Écrire Il faut immédiatement libérer un prisonnier d’opinion kachin

Lahpai Gam a quitté l’hôpital, sa santé ayant connu une amélioration, et a été renvoyé dans une prison de l’État kachin. Cet homme est un prisonnier d’opinion ; il doit donc être libéré immédiatement et sans condition. Dans l’attente de cette libération, il doit bénéficier du traitement et des soins médicaux dont il a besoin.

Lahpai Gam a été renvoyé dans la prison de Myitkyina (État kachin, nord du Myanmar) le 20 avril 2017. En effet, ses saignements anaux s’étaient arrêtés et il a été décidé que sa santé s’était suffisamment améliorée. Hospitalisé depuis mars 2017 en raison de ces saignements et de graves problèmes d’estomac, il a reçu plusieurs transfusions sanguines. Laphai Gam continue à souffrir de problèmes de santé, dont certains pourraient être dus aux actes de torture qu’il a subis à l’époque de son arrestation, en 2012.

Lahpai Gam a été arrêté dans l’État kachin en juin 2012, en même temps que six autres personnes, par des militaires du Myanmar. Il travaillait alors comme gardien de vaches. Il a été détenu au secret pendant près d’un mois avant d’être transféré dans la prison de Myitkyina. Lahpai Gam a été torturé par des militaires pendant ses interrogatoires. Il a été roué de coups de barre de fer, on a exercé de fortes pressions sur ses genoux en faisant rouler une tige en bambou dessus, et il a été forcé à avoir des rapports sexuels avec un codétenu.

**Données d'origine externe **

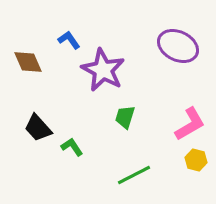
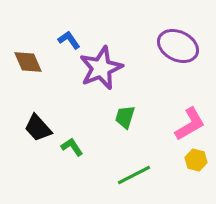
purple star: moved 2 px left, 2 px up; rotated 21 degrees clockwise
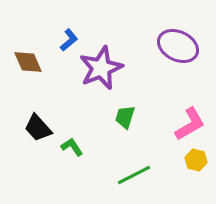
blue L-shape: rotated 85 degrees clockwise
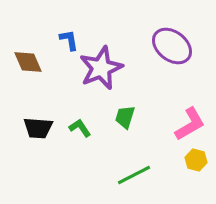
blue L-shape: rotated 60 degrees counterclockwise
purple ellipse: moved 6 px left; rotated 12 degrees clockwise
black trapezoid: rotated 44 degrees counterclockwise
green L-shape: moved 8 px right, 19 px up
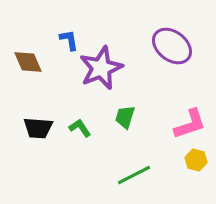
pink L-shape: rotated 12 degrees clockwise
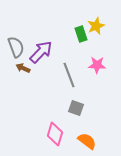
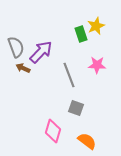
pink diamond: moved 2 px left, 3 px up
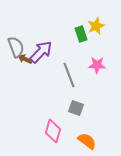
brown arrow: moved 2 px right, 9 px up
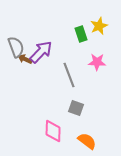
yellow star: moved 3 px right
pink star: moved 3 px up
pink diamond: rotated 15 degrees counterclockwise
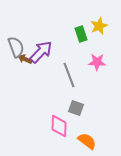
pink diamond: moved 6 px right, 5 px up
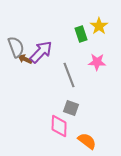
yellow star: rotated 12 degrees counterclockwise
gray square: moved 5 px left
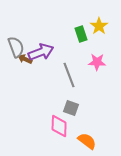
purple arrow: rotated 25 degrees clockwise
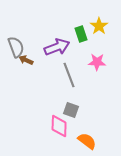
purple arrow: moved 16 px right, 5 px up
brown arrow: moved 1 px right, 1 px down
gray square: moved 2 px down
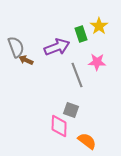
gray line: moved 8 px right
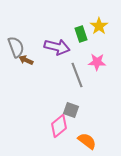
purple arrow: rotated 35 degrees clockwise
pink diamond: rotated 50 degrees clockwise
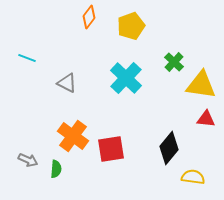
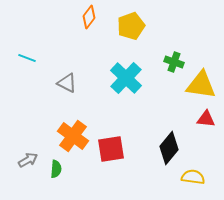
green cross: rotated 24 degrees counterclockwise
gray arrow: rotated 54 degrees counterclockwise
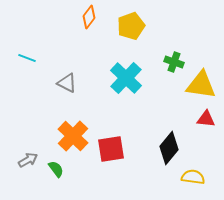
orange cross: rotated 8 degrees clockwise
green semicircle: rotated 42 degrees counterclockwise
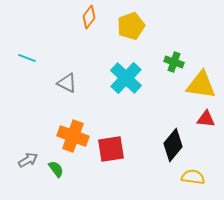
orange cross: rotated 24 degrees counterclockwise
black diamond: moved 4 px right, 3 px up
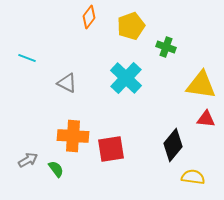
green cross: moved 8 px left, 15 px up
orange cross: rotated 16 degrees counterclockwise
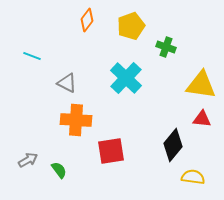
orange diamond: moved 2 px left, 3 px down
cyan line: moved 5 px right, 2 px up
red triangle: moved 4 px left
orange cross: moved 3 px right, 16 px up
red square: moved 2 px down
green semicircle: moved 3 px right, 1 px down
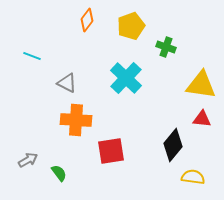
green semicircle: moved 3 px down
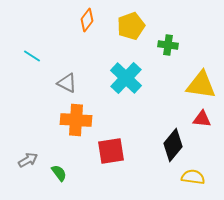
green cross: moved 2 px right, 2 px up; rotated 12 degrees counterclockwise
cyan line: rotated 12 degrees clockwise
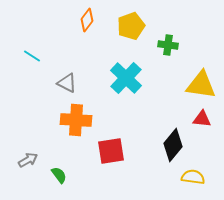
green semicircle: moved 2 px down
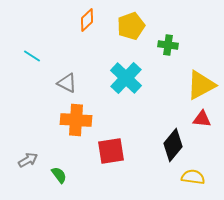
orange diamond: rotated 10 degrees clockwise
yellow triangle: rotated 36 degrees counterclockwise
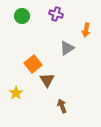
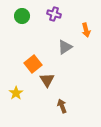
purple cross: moved 2 px left
orange arrow: rotated 24 degrees counterclockwise
gray triangle: moved 2 px left, 1 px up
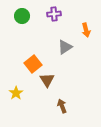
purple cross: rotated 24 degrees counterclockwise
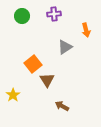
yellow star: moved 3 px left, 2 px down
brown arrow: rotated 40 degrees counterclockwise
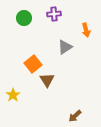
green circle: moved 2 px right, 2 px down
brown arrow: moved 13 px right, 10 px down; rotated 72 degrees counterclockwise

Lahpai Gam a été inculpé en 2012 d’appartenance à l’Armée pour l’indépendance kachin (KIA), au titre de l’article 17(1) de la Loi de 1908 relative aux associations illégales, et a fait l’objet de quatre inculpations au titre de la Loi de 1908 relative aux substances explosives. Il a été condamné, au total, à 20 ans de réclusion. Cependant, faute de preuves, la Cour suprême a annulé sa déclaration de culpabilité au titre de la Loi relative aux associations illégales ainsi que deux autres au titre de la Loi relative aux substances explosives.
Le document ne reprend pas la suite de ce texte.